--- START ---

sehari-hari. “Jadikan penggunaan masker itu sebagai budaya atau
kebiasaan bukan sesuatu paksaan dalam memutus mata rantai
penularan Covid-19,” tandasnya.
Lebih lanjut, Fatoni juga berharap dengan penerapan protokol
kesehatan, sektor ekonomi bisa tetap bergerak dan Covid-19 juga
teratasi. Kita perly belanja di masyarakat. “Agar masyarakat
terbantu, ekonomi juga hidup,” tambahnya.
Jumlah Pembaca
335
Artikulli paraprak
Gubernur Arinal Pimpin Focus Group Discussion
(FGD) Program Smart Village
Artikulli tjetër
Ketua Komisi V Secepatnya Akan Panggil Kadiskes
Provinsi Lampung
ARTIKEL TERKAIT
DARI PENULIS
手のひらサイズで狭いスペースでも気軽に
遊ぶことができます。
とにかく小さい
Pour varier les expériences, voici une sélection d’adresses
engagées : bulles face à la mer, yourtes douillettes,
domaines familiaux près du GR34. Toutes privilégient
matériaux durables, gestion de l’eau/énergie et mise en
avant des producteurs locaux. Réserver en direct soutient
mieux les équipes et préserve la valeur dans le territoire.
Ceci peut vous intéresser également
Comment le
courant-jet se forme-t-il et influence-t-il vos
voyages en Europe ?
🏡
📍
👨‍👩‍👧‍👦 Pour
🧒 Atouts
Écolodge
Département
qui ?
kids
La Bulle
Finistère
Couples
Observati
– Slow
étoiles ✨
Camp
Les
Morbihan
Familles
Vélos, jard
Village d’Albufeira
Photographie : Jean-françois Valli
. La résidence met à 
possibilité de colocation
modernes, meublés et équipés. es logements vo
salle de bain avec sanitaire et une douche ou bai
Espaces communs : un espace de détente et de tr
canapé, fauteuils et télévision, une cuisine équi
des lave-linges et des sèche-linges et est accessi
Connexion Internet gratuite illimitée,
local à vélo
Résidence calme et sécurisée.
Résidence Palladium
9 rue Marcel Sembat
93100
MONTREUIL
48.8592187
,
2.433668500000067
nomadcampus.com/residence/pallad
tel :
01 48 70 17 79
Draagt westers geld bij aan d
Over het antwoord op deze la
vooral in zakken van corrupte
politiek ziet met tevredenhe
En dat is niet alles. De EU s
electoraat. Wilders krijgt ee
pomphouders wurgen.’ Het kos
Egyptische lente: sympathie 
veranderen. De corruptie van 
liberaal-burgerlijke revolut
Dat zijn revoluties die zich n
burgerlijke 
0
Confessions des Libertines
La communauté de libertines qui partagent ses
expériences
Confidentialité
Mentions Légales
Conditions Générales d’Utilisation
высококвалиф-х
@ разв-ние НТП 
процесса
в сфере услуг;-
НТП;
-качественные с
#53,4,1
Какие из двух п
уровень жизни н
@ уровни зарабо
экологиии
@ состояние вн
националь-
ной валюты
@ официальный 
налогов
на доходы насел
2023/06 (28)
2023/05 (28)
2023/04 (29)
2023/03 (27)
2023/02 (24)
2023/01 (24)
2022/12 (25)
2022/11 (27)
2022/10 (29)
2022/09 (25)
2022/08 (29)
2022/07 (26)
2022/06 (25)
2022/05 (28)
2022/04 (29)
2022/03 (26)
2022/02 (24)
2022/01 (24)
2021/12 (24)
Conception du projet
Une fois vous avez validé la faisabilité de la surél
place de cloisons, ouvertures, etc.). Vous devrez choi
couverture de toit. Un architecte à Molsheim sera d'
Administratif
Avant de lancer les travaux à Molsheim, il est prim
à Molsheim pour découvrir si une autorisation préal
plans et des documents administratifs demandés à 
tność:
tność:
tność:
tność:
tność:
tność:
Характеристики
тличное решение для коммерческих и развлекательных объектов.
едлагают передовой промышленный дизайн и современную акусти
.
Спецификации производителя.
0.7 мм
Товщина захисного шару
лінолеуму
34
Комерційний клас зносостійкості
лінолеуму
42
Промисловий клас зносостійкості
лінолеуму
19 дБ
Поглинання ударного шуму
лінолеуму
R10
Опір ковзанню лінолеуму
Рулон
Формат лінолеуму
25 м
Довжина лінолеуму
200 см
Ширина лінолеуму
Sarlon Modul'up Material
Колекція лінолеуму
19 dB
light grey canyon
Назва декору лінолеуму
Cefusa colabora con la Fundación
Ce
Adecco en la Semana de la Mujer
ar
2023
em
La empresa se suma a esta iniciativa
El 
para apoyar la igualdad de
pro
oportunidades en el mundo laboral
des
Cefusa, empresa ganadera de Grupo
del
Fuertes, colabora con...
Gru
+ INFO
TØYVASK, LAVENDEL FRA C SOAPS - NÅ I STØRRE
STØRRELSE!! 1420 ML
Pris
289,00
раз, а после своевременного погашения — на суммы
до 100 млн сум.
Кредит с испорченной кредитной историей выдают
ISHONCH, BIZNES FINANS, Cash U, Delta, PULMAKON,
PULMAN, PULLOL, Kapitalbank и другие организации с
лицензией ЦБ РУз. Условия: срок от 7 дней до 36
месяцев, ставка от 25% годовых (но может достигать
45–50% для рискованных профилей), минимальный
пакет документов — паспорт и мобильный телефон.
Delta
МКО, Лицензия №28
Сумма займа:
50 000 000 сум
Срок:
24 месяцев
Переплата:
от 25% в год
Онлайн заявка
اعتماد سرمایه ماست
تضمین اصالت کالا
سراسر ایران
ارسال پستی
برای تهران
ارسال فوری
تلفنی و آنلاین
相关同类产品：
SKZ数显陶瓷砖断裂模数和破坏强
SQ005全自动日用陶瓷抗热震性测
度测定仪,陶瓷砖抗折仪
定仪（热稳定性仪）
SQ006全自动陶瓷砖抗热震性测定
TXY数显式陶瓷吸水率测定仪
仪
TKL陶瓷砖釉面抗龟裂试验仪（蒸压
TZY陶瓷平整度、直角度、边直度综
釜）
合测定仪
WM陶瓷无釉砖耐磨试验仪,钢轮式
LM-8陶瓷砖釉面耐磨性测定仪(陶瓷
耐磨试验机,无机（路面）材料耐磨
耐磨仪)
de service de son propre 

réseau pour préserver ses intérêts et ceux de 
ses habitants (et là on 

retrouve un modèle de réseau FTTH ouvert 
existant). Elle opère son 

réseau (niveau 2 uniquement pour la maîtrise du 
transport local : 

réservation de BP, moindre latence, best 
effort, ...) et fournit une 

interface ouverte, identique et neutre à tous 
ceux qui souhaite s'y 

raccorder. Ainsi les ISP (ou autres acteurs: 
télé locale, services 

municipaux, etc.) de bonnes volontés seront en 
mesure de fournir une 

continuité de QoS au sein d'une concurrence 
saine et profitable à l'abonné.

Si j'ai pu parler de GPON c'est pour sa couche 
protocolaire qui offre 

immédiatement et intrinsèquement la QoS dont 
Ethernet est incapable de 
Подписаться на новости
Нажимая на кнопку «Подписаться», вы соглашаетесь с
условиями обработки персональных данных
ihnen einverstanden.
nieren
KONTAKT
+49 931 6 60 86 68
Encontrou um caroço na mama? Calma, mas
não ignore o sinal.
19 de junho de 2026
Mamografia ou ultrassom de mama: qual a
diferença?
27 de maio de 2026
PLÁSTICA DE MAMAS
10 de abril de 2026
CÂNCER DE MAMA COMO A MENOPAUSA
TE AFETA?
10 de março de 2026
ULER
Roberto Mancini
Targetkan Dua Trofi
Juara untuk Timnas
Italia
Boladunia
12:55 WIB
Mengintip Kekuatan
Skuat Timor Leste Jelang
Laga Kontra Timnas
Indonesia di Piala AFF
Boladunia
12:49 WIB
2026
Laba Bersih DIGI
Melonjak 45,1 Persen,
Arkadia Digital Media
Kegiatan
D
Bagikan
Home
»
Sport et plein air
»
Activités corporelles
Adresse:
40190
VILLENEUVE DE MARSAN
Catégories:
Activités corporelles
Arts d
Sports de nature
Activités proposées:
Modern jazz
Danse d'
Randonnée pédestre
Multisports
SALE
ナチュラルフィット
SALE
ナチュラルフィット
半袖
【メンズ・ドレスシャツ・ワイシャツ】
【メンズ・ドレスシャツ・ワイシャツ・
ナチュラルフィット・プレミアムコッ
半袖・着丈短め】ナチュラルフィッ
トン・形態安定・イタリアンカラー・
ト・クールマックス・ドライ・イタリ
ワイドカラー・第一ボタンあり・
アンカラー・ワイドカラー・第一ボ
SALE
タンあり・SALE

--- END ---

Work required → Could you find each line in the entries that contains the string "réseau" and copy it?

Result of this task →
réseau pour préserver ses intérêts et ceux de 
retrouve un modèle de réseau FTTH ouvert 
réseau (niveau 2 uniquement pour la maîtrise du 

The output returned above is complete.